**EXERCISE**
Across the entries below, tally every line that holds the word "Tour". Give only the tally.

(Dataset items)
*** Block opens ***

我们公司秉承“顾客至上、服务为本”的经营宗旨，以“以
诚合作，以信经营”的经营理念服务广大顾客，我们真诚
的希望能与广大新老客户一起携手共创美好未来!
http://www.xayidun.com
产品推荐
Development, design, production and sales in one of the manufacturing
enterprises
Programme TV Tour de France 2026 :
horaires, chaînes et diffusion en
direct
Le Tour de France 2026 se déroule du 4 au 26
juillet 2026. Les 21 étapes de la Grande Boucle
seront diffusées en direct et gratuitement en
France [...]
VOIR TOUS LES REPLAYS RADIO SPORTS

*** Block closes ***
*** Block opens ***

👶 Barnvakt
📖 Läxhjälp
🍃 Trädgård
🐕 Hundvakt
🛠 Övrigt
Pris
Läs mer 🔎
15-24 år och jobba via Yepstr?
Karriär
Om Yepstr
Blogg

*** Block closes ***
*** Block opens ***

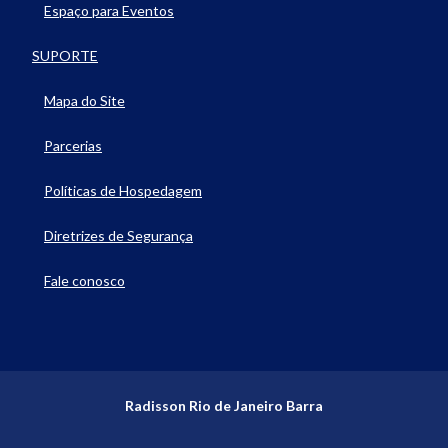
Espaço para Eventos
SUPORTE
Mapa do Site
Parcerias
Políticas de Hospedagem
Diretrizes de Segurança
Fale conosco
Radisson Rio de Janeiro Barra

*** Block closes ***

**RESPONSE AREA**
2